[Page-level text extractions]
Start of Block

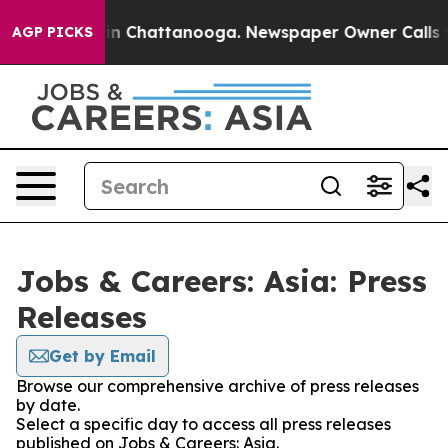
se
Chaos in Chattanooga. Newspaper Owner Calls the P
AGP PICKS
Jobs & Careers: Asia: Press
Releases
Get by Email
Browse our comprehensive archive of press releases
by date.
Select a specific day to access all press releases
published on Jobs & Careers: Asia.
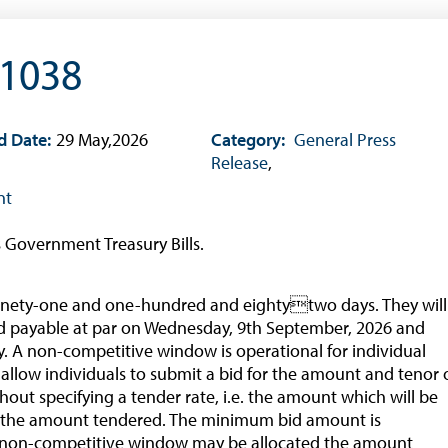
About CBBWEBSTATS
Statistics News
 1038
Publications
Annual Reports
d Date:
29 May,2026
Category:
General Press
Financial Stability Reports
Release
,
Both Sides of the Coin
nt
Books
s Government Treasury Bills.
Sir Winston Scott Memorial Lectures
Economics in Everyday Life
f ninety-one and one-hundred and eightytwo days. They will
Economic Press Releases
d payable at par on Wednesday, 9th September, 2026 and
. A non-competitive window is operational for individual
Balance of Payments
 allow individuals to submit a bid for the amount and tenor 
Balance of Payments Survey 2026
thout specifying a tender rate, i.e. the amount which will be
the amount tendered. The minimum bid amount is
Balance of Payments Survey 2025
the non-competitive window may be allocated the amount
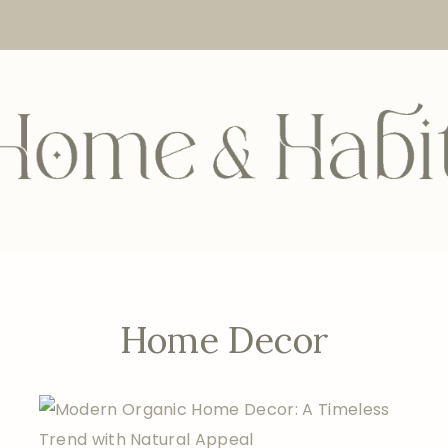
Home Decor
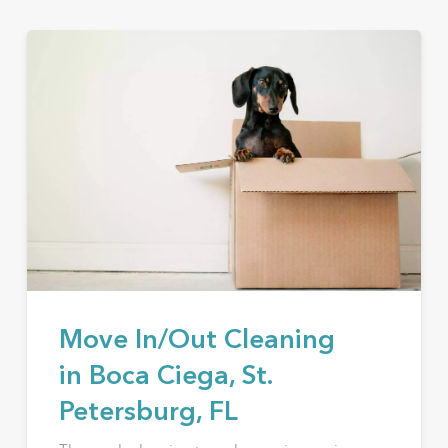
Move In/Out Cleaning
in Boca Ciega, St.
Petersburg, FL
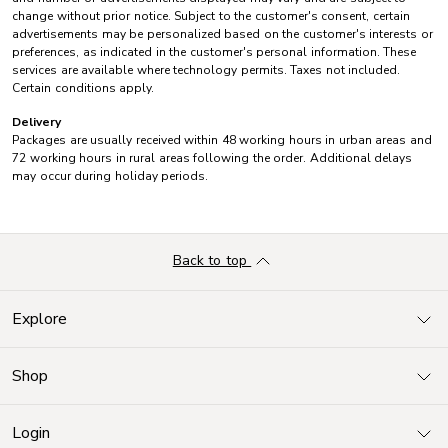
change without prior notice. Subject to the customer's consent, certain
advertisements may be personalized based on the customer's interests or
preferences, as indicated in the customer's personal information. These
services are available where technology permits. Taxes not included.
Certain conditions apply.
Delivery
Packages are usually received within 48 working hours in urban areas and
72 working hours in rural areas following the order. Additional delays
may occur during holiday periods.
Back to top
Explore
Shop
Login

End of Block
Start of Block

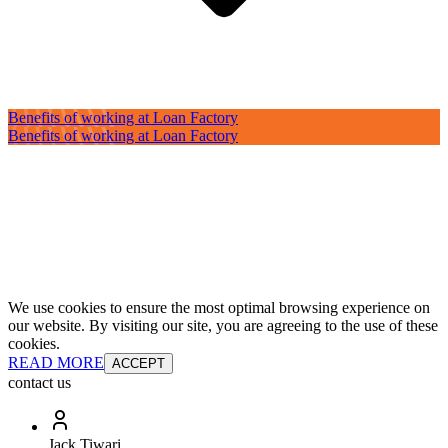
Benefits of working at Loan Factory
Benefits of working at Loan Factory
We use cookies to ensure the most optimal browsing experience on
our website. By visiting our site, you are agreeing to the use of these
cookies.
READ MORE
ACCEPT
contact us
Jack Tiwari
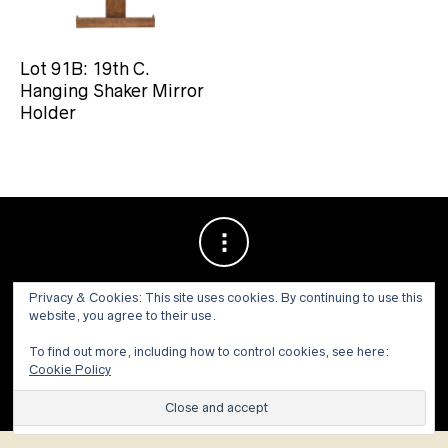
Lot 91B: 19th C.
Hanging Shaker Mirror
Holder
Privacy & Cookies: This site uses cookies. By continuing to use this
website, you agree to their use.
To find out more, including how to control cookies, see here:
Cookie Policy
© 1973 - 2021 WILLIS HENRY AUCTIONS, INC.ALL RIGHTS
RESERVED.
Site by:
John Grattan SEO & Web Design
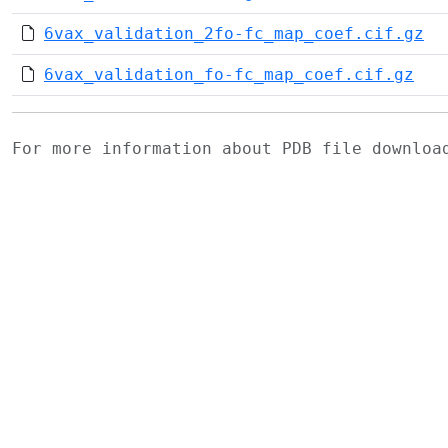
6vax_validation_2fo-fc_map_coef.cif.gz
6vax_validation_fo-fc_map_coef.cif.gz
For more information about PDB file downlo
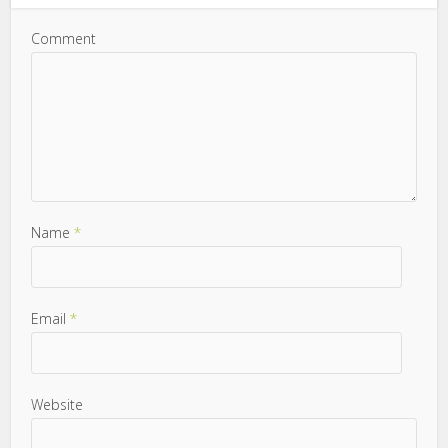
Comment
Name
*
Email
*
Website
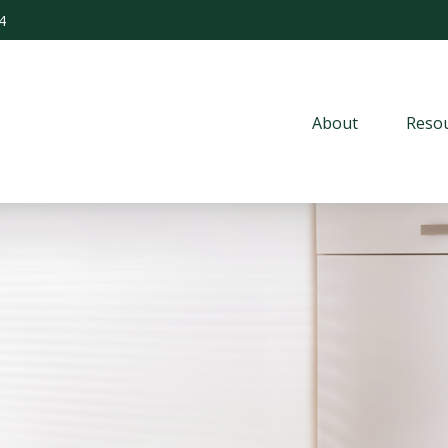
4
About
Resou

End of Block
Start of Block

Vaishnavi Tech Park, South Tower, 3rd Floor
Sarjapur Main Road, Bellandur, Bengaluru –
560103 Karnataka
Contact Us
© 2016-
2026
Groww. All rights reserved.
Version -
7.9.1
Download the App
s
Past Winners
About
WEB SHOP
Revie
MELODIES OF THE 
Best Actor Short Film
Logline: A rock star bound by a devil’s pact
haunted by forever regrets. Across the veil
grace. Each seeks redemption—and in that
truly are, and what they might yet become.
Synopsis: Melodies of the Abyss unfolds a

End of Block

Note every line of the entries in which "window" appears, and copy it down.

▸ Result of this exercise
. A non-competitive window is operational for individual
the non-competitive window may be allocated the amount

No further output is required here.